Configure a distributed Always On availability group
Applies to: SQL Server
To create a distributed availability group, you must create two availability groups each with its own listener. You then combine these availability groups into a distributed availability group. The following steps provide a basic example in Transact-SQL. This example doesn't cover all of the details of creating availability groups and listeners; instead, it focuses on highlighting the key requirements.
For a technical overview of distributed availability groups, see Distributed availability groups.
Prerequisites
To configure a distributed availability group, you must have the following:
- A supported version of SQL Server.
Note
If you configured the listener for your availability group on your SQL Server on Azure VM by using a distributed network name (DNN), then configuring a distributed availability group on top of your availability group isn't supported. To learn more, see SQL Server on Azure VM feature interoperability with AG and DNN listener.

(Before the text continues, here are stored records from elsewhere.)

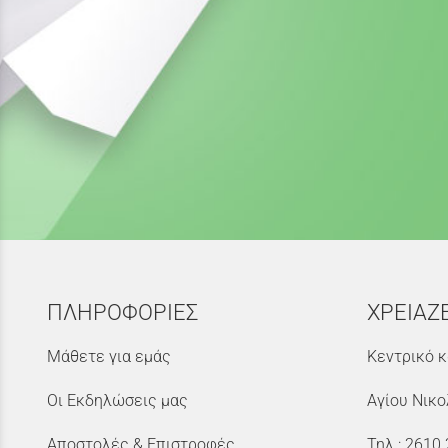
ΠΛΗΡΟΦΟΡΙΕΣ
ΧΡΕΙΑΖ
Μάθετε για εμάς
Κεντρικό κ
Οι Εκδηλώσεις μας
Αγίου Νικο
Αποστολές & Επιστροφές
Τηλ.:
2610 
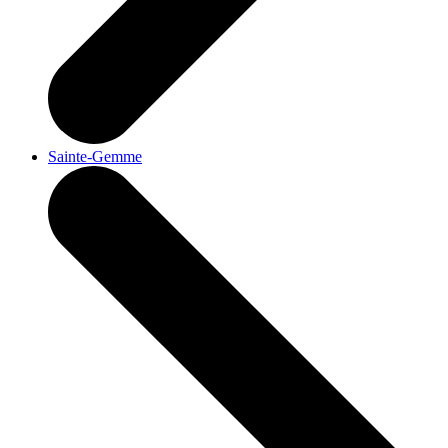
Sainte-Gemme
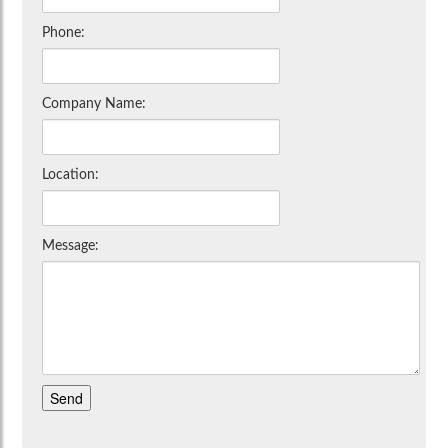
Phone:
Company Name:
Location:
Message:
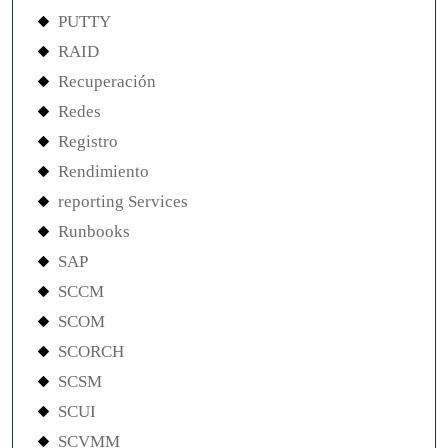
PUTTY
RAID
Recuperación
Redes
Registro
Rendimiento
reporting Services
Runbooks
SAP
SCCM
SCOM
SCORCH
SCSM
SCUI
SCVMM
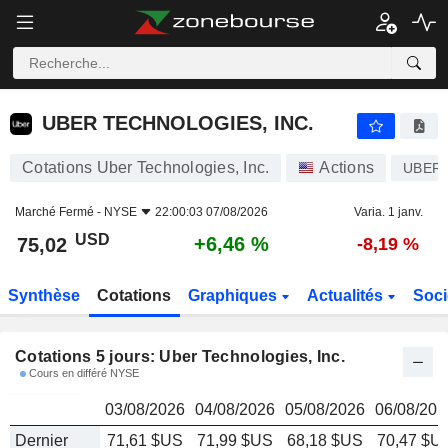
UBER TECHNOLOGIES, INC.
75,02
$
UBER TECHNOLOGIES, INC.
Cotations Uber Technologies, Inc.
Actions
UBER
Marché Fermé -
NYSE
22:00:03 07/08/2026
Varia. 1 janv.
USD
+6,46 %
75,02
-8,19 %
Synthèse
Cotations
Graphiques
Actualités
Soci
Cotations 5 jours: Uber Technologies, Inc.
Cours en différé NYSE
03/08/2026
04/08/2026
05/08/2026
06/08/202
Dernier
71,61 $US
71,99 $US
68,18 $US
70,47 $U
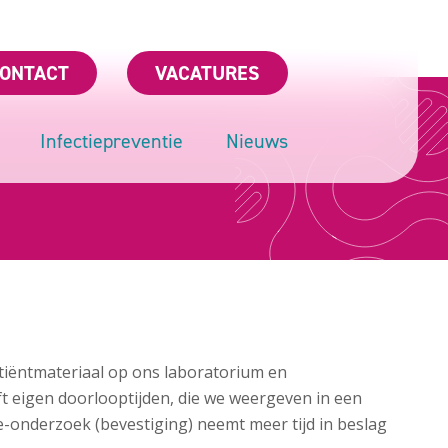
ONTACT
VACATURES
Infectiepreventie
Nieuws
atiëntmateriaal op ons laboratorium en
t eigen doorlooptijden, die we weergeven in een
tie-onderzoek (bevestiging) neemt meer tijd in beslag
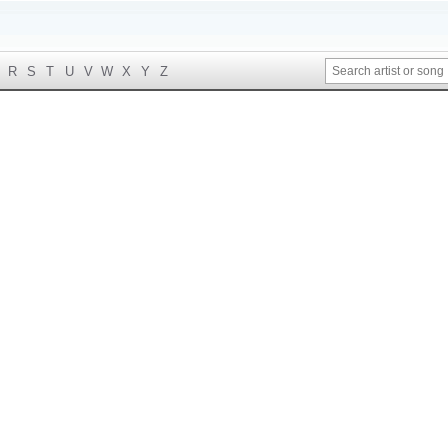
R
S
T
U
V
W
X
Y
Z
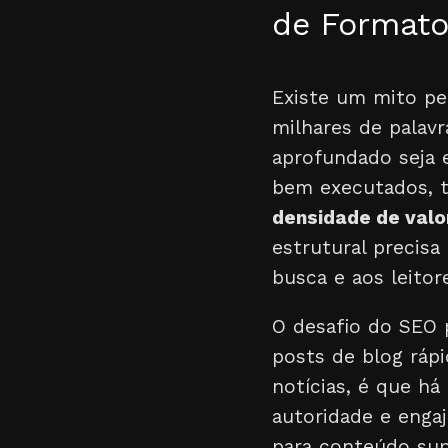
de Formato
Existe um mito pe
milhares de palav
aprofundado seja 
bem executados, t
densidade de valo
estrutural precisa
busca e aos leitor
O desafio do SEO 
posts de blog rápi
notícias, é que há
autoridade e engaj
para conteúdo sup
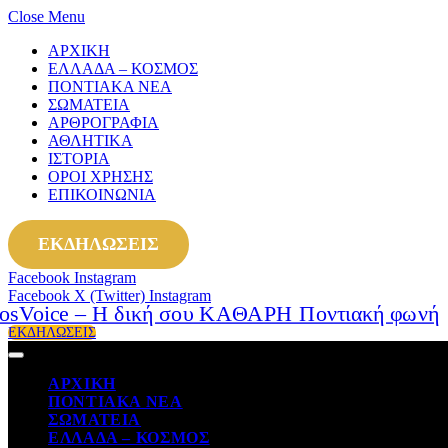
Close Menu
ΑΡΧΙΚΗ
ΕΛΛΑΔΑ – ΚΟΣΜΟΣ
ΠΟΝΤΙΑΚΑ ΝΕΑ
ΣΩΜΑΤΕΙΑ
ΑΡΘΡΟΓΡΑΦΙΑ
ΑΘΛΗΤΙΚΑ
ΙΣΤΟΡΙΑ
ΟΡΟΙ ΧΡΗΣΗΣ
ΕΠΙΚΟΙΝΩΝΙΑ
ΕΚΔΗΛΩΣΕΙΣ
Facebook
Instagram
Facebook
X (Twitter)
Instagram
ΕΚΔΗΛΩΣΕΙΣ
ΑΡΧΙΚΗ
ΠΟΝΤΙΑΚΑ ΝΕΑ
ΣΩΜΑΤΕΙΑ
ΕΛΛΑΔΑ – ΚΟΣΜΟΣ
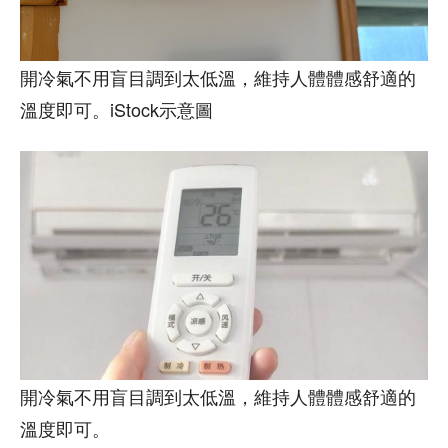
開冷氣不用盲目調到太低溫，維持人體體感舒適的
溫度即可。iStock示意圖
開冷氣不用盲目調到太低溫，維持人體體感舒適的
溫度即可。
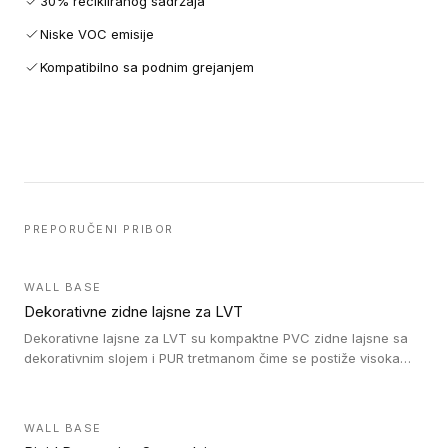
30% recikliranog sadržaja
Niske VOC emisije
Kompatibilno sa podnim grejanjem
PREPORUČENI PRIBOR
WALL BASE
Dekorativne zidne lajsne za LVT
Dekorativne lajsne za LVT su kompaktne PVC zidne lajsne sa
dekorativnim slojem i PUR tretmanom čime se postiže visoka
otpornost na abraziju.
WALL BASE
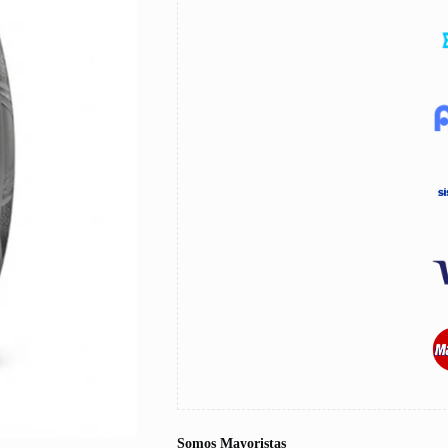
Somos Mayoristas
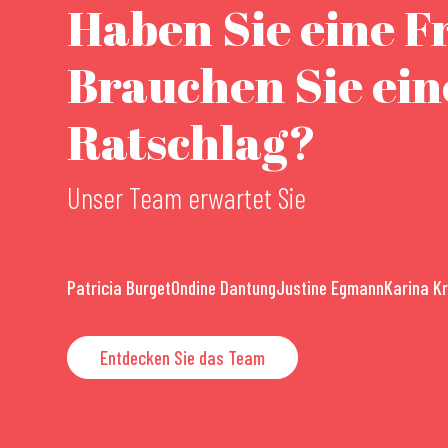
Haben Sie eine F
Brauchen Sie ei
Ratschlag?
Unser Team erwartet Sie
Patricia Burget
Ondine Dantung
Justine Egmann
Karina K
Entdecken Sie das Team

Set the endpoint listeners to listen to all IP addresses
Make sure the endpoints can communicate between the different availability groups in the distributed availability group. If one availability group is set to a specific network on the endpoint, the distributed availability group doesn't work properly. On each server that hosts a replica in the distributed availability group, set the listener to listen on all IP addresses (LISTENER_IP = ALL
).
Create an endpoint to listen to all IP addresses
For example, the following script creates a listener endpoint on TCP port 5022 that listens on all IP addresses.
CREATE ENDPOINT [aodns-hadr]
STATE = STARTED
AS TCP
(
LISTENER_PORT = 5022,
LISTENER_IP = ALL
)
FOR DATABASE_MIRRORING
(
ROLE = ALL,
AUTHENTICATION = WINDOWS NEGOTIATE,
ENCRYPTION = REQUIRED ALGORITHM AES
);
GO
Alter an endpoint to listen to all IP addresses
For example, the following script changes a listener endpoint to listen on all IP addresses.
ALTER ENDPOINT [aodns-hadr]
AS TCP
(
LISTENER_IP = ALL
);
GO
Create first availability group
Create the primary availability group on the first cluster
Create an availability group on the first Windows Server Failover Cluster (WSFC). In this example, the availability group is named ag1
for the database db1
. The primary replica of the primary availability group is known as the global primary in a distributed availability group. Server1 is the global primary in this example.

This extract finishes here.